=== Begin Enclosure ===

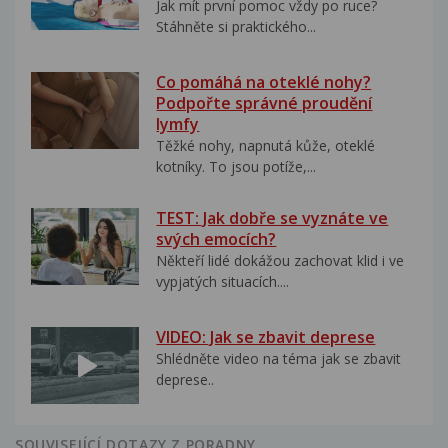
Jak mít první pomoc vždy po ruce?
Stáhněte si praktického...
Co pomáhá na oteklé nohy?
Podpořte správné proudění
lymfy
Těžké nohy, napnutá kůže, oteklé
kotníky. To jsou potíže,...
TEST: Jak dobře se vyznáte ve
svých emocích?
Někteří lidé dokážou zachovat klid i ve
vypjatých situacích....
VIDEO: Jak se zbavit deprese
Shlédněte video na téma jak se zbavit
deprese..
SOUVISEJÍCÍ DOTAZY Z PORADNY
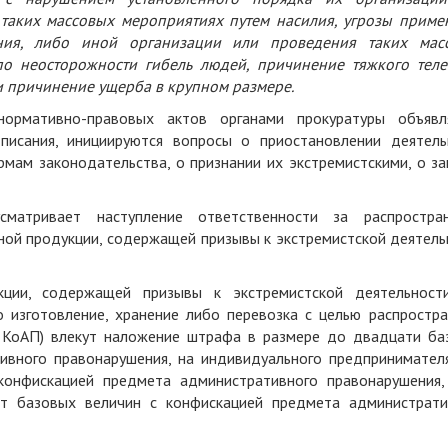
 таких массовых мероприятиях путем насилия, угрозы приме
ния, либо иной организации или проведения таких мас
по неосторожности гибель людей, причинение тяжкого теле
 причинение ущерба в крупном размере.
ормативно-правовых актов органами прокуратуры объявл
писания, инициируются вопросы о приостановлении деятель
рмам законодательства, о признании их экстремистскими, о з
сматривает наступление ответственности за распростран
нной продукции, содержащей призывы к экстремистской деятель
кции, содержащей призывы к экстремистской деятельност
 изготовление, хранение либо перевозка с целью распростра
1 КоАП) влекут наложение штрафа в размере до двадцати ба
ивного правонарушения, на индивидуального предпринимателя
конфискацией предмета административного правонарушения,
от базовых величин с конфискацией предмета администрати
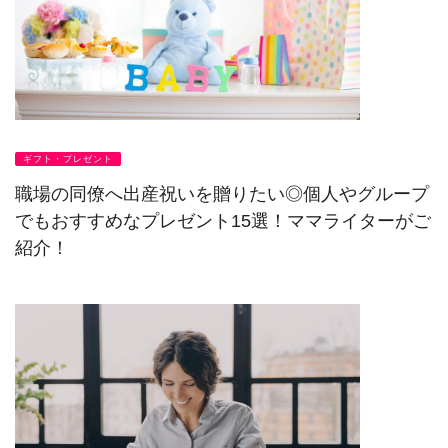
ギフト・プレゼント
職場の同僚へ出産祝いを贈りたい◎個人やグループ
でもおすすめなプレゼント15選！ママライターがご
紹介！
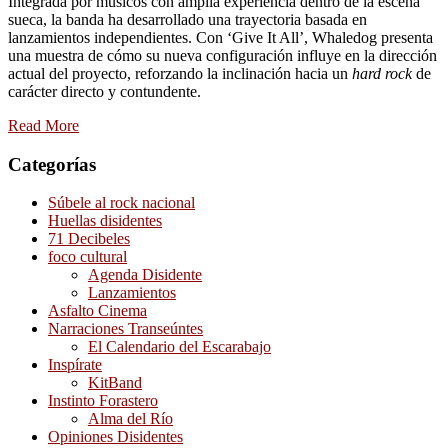
Integrada por músicos con amplia experiencia dentro de la escena
sueca, la banda ha desarrollado una trayectoria basada en
lanzamientos independientes. Con ‘Give It All’, Whaledog presenta
una muestra de cómo su nueva configuración influye en la dirección
actual del proyecto, reforzando la inclinación hacia un
hard rock
de
carácter directo y contundente.
Read More
Categorías
Súbele al rock nacional
Huellas disidentes
71 Decibeles
foco cultural
Agenda Disidente
Lanzamientos
Asfalto Cinema
Narraciones Transeúntes
El Calendario del Escarabajo
Inspírate
KitBand
Instinto Forastero
Alma del Río
Opiniones Disidentes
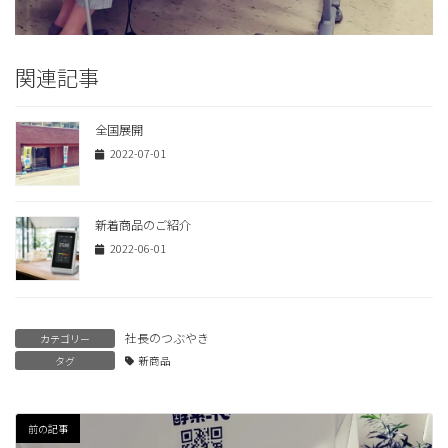
関連記事
全国展開
2022-07-01
新着商品のご紹介
2022-06-01
社長のつぶやき
カテゴリー
タグ
新商品
前の記事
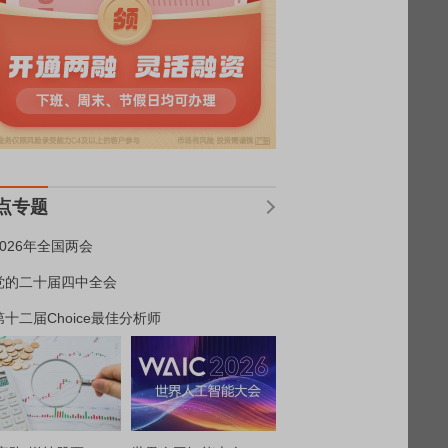
点专题
2026年全国两会
党的二十届四中全会
第十二届Choice最佳分析师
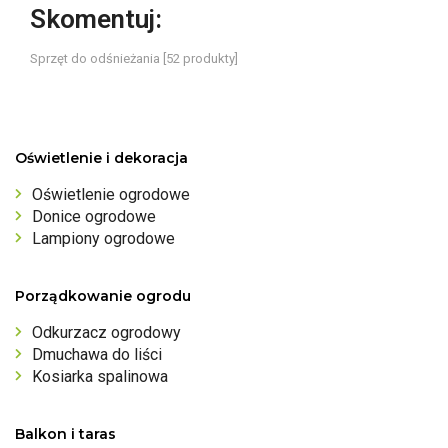
Skomentuj:
Sprzęt do odśnieżania [52 produkty]
Oświetlenie i dekoracja
Oświetlenie ogrodowe
Donice ogrodowe
Lampiony ogrodowe
Porządkowanie ogrodu
Odkurzacz ogrodowy
Dmuchawa do liści
Kosiarka spalinowa
Balkon i taras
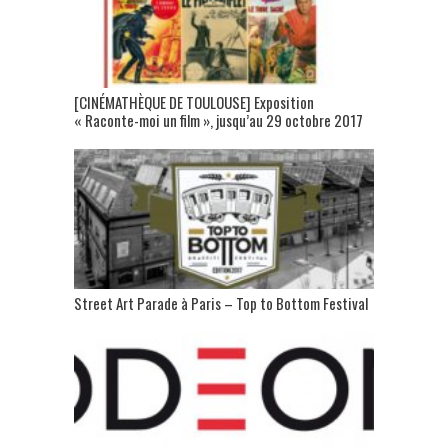
[CINÉMATHÈQUE DE TOULOUSE] Exposition
« Raconte-moi un film », jusqu’au 29 octobre 2017
Street Art Parade à Paris – Top to Bottom Festival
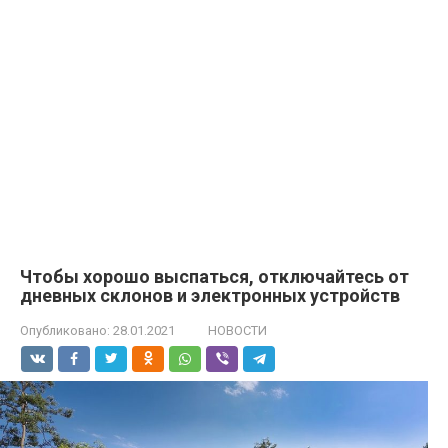
Чтобы хорошо выспаться, отключайтесь от
дневных склонов и электронных устройств
Опубликовано:
28.01.2021
НОВОСТИ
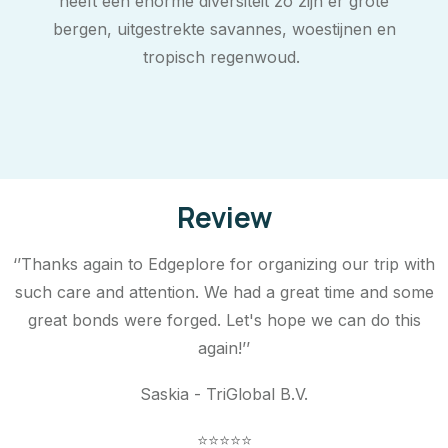
heeft een enorme diversiteit zo zijn er grote
bergen, uitgestrekte savannes, woestijnen en
tropisch regenwoud.
Review
‘’Thanks again to Edgeplore for organizing our trip with
such care and attention. We had a great time and some
great bonds were forged. Let's hope we can do this
again!’’
Saskia - TriGlobal B.V.
⭐⭐⭐⭐⭐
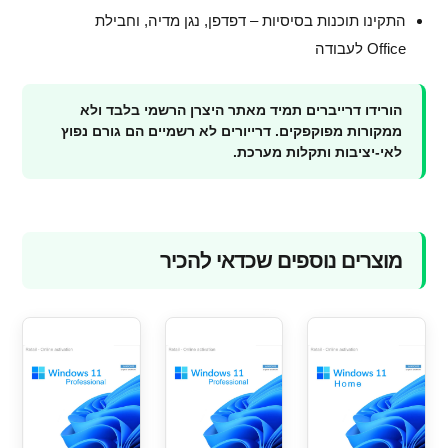
התקינו תוכנות בסיסיות – דפדפן, נגן מדיה, וחבילת
Office לעבודה
הורידו דרייברים תמיד מאתר היצרן הרשמי בלבד ולא
ממקורות מפוקפקים. דרייורים לא רשמיים הם גורם נפוץ
לאי-יציבות ותקלות מערכת.
מוצרים נוספים שכדאי להכיר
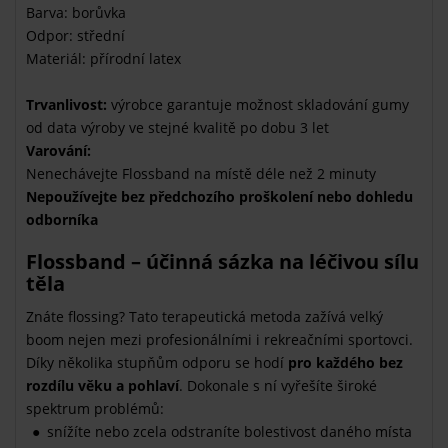
Barva: borůvka
Odpor: střední
Materiál: přírodní latex
Trvanlivost:
výrobce garantuje možnost skladování gumy
od data výroby ve stejné kvalitě po dobu 3 let
Varování:
Nenechávejte Flossband na místě déle než 2 minuty
Nepoužívejte bez předchozího proškolení nebo dohledu
odborníka
Flossband – účinná sázka na léčivou sílu
těla
Znáte flossing? Tato terapeutická metoda zažívá velký
boom nejen mezi profesionálními i rekreačními sportovci.
Díky několika stupňům odporu se hodí
pro každého bez
rozdílu věku a pohlaví
. Dokonale s ní vyřešíte široké
spektrum problémů:
snížíte nebo zcela odstraníte bolestivost daného místa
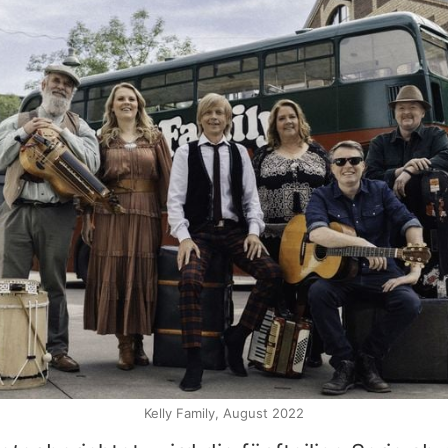
Kelly Family, August 2022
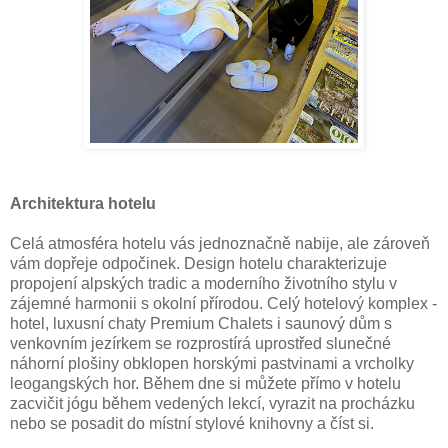
Architektura hotelu
Celá atmosféra hotelu vás jednoznačně nabije, ale zároveň
vám dopřeje odpočinek. Design hotelu charakterizuje
propojení alpských tradic a moderního životního stylu v
zájemné harmonii s okolní přírodou. Celý hotelový komplex -
hotel, luxusní chaty Premium Chalets i saunový dům s
venkovním jezírkem se rozprostírá uprostřed slunečné
náhorní plošiny obklopen horskými pastvinami a vrcholky
leogangských hor. Během dne si můžete přímo v hotelu
zacvičit jógu během vedených lekcí, vyrazit na procházku
nebo se posadit do místní stylové knihovny a číst si.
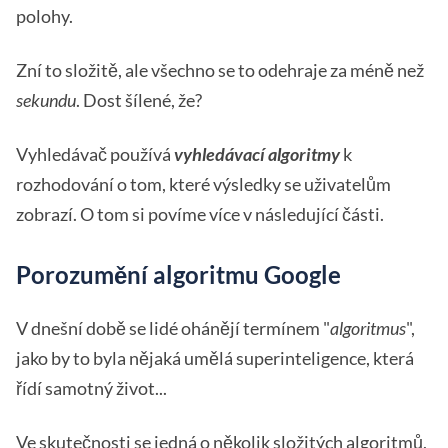
polohy.
Zní to složitě, ale všechno se to odehraje za méně než
sekundu
. Dost šílené, že?
Vyhledávač používá
vyhledávací algoritmy
k
rozhodování o tom, které výsledky se uživatelům
zobrazí. O tom si povíme více v následující části.
Porozumění algoritmu Google
V dnešní době se lidé ohánějí termínem "
algoritmus
",
jako by to byla nějaká umělá superinteligence, která
řídí samotný život...
Ve skutečnosti se jedná o několik složitých algoritmů,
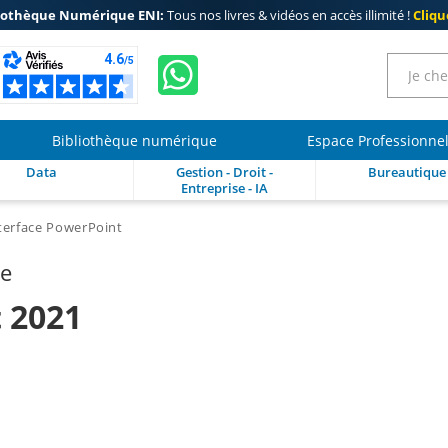
iothèque Numérique ENI:
Tous nos livres & vidéos en accès illimité !
Clique
Bibliothèque numérique
Espace Professionne
Data
Gestion - Droit -
Bureautique
Entreprise - IA
nterface PowerPoint
re
 2021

=== End Enclosure ===

__Task instructions__. From the first line to the last, print the records exactly; leave out the pictures.

__Output of the exercise__.
Jak mít první pomoc vždy po ruce?
Stáhněte si praktického...
Co pomáhá na oteklé nohy?
Podpořte správné proudění
lymfy
Těžké nohy, napnutá kůže, oteklé
kotníky. To jsou potíže,...
TEST: Jak dobře se vyznáte ve
svých emocích?
Někteří lidé dokážou zachovat klid i ve
vypjatých situacích....
VIDEO: Jak se zbavit deprese
Shlédněte video na téma jak se zbavit
deprese..
SOUVISEJÍCÍ DOTAZY Z PORADNY
 таких массовых мероприятиях путем насилия, угрозы приме
ния, либо иной организации или проведения таких мас
по неосторожности гибель людей, причинение тяжкого теле
 причинение ущерба в крупном размере.
ормативно-правовых актов органами прокуратуры объявл
писания, инициируются вопросы о приостановлении деятель
рмам законодательства, о признании их экстремистскими, о з
сматривает наступление ответственности за распростран
нной продукции, содержащей призывы к экстремистской деятель
кции, содержащей призывы к экстремистской деятельност
 изготовление, хранение либо перевозка с целью распростра
1 КоАП) влекут наложение штрафа в размере до двадцати ба
ивного правонарушения, на индивидуального предпринимателя
конфискацией предмета административного правонарушения,
от базовых величин с конфискацией предмета администрати
ギフト・プレゼント
職場の同僚へ出産祝いを贈りたい◎個人やグループ
でもおすすめなプレゼント15選！ママライターがご
紹介！
Integrada por músicos con amplia experiencia dentro de la escena
sueca, la banda ha desarrollado una trayectoria basada en
lanzamientos independientes. Con ‘Give It All’, Whaledog presenta
una muestra de cómo su nueva configuración influye en la dirección
actual del proyecto, reforzando la inclinación hacia un
hard rock
de
carácter directo y contundente.
Read More
Categorías
Súbele al rock nacional
Huellas disidentes
71 Decibeles
foco cultural
Agenda Disidente
Lanzamientos
Asfalto Cinema
Narraciones Transeúntes
El Calendario del Escarabajo
Inspírate
KitBand
Instinto Forastero
Alma del Río
Opiniones Disidentes
関連記事
全国展開
2022-07-01
新着商品のご紹介
2022-06-01
社長のつぶやき
カテゴリー
タグ
新商品
前の記事
点专题
2026年全国两会
党的二十届四中全会
第十二届Choice最佳分析师
Skomentuj:
Sprzęt do odśnieżania [52 produkty]
Oświetlenie i dekoracja
Oświetlenie ogrodowe
Donice ogrodowe
Lampiony ogrodowe
Porządkowanie ogrodu
Odkurzacz ogrodowy
Dmuchawa do liści
Kosiarka spalinowa
Balkon i taras
[CINÉMATHÈQUE DE TOULOUSE] Exposition
« Raconte-moi un film », jusqu’au 29 octobre 2017
Street Art Parade à Paris – Top to Bottom Festival
Чтобы хорошо выспаться, отключайтесь от
дневных склонов и электронных устройств
Опубликовано:
28.01.2021
НОВОСТИ
heeft een enorme diversiteit zo zijn er grote
bergen, uitgestrekte savannes, woestijnen en
tropisch regenwoud.
Review
‘’Thanks again to Edgeplore for organizing our trip with
such care and attention. We had a great time and some
great bonds were forged. Let's hope we can do this
again!’’
Saskia - TriGlobal B.V.
⭐⭐⭐⭐⭐
התקינו תוכנות בסיסיות – דפדפן, נגן מדיה, וחבילת
Office לעבודה
הורידו דרייברים תמיד מאתר היצרן הרשמי בלבד ולא
ממקורות מפוקפקים. דרייורים לא רשמיים הם גורם נפוץ
לאי-יציבות ותקלות מערכת.
מוצרים נוספים שכדאי להכיר
Barva: borůvka
Odpor: střední
Materiál: přírodní latex
Trvanlivost:
výrobce garantuje možnost skladování gumy
od data výroby ve stejné kvalitě po dobu 3 let
Varování:
Nenechávejte Flossband na místě déle než 2 minuty
Nepoužívejte bez předchozího proškolení nebo dohledu
odborníka
Flossband – účinná sázka na léčivou sílu
těla
Znáte flossing? Tato terapeutická metoda zažívá velký
boom nejen mezi profesionálními i rekreačními sportovci.
Díky několika stupňům odporu se hodí
pro každého bez
rozdílu věku a pohlaví
. Dokonale s ní vyřešíte široké
spektrum problémů:
snížíte nebo zcela odstraníte bolestivost daného místa
Kelly Family, August 2022
Architektura hotelu
Celá atmosféra hotelu vás jednoznačně nabije, ale zároveň
vám dopřeje odpočinek. Design hotelu charakterizuje
propojení alpských tradic a moderního životního stylu v
zájemné harmonii s okolní přírodou. Celý hotelový komplex -
hotel, luxusní chaty Premium Chalets i saunový dům s
venkovním jezírkem se rozprostírá uprostřed slunečné
náhorní plošiny obklopen horskými pastvinami a vrcholky
leogangských hor. Během dne si můžete přímo v hotelu
zacvičit jógu během vedených lekcí, vyrazit na procházku
nebo se posadit do místní stylové knihovny a číst si.
polohy.
Zní to složitě, ale všechno se to odehraje za méně než
sekundu
. Dost šílené, že?
Vyhledávač používá
vyhledávací algoritmy
k
rozhodování o tom, které výsledky se uživatelům
zobrazí. O tom si povíme více v následující části.
Porozumění algoritmu Google
V dnešní době se lidé ohánějí termínem "
algoritmus
",
jako by to byla nějaká umělá superinteligence, která
řídí samotný život...
Ve skutečnosti se jedná o několik složitých algoritmů,
iothèque Numérique ENI:
Tous nos livres & vidéos en accès illimité !
Clique
Bibliothèque numérique
Espace Professionne
Data
Gestion - Droit -
Bureautique
Entreprise - IA
nterface PowerPoint
re
 2021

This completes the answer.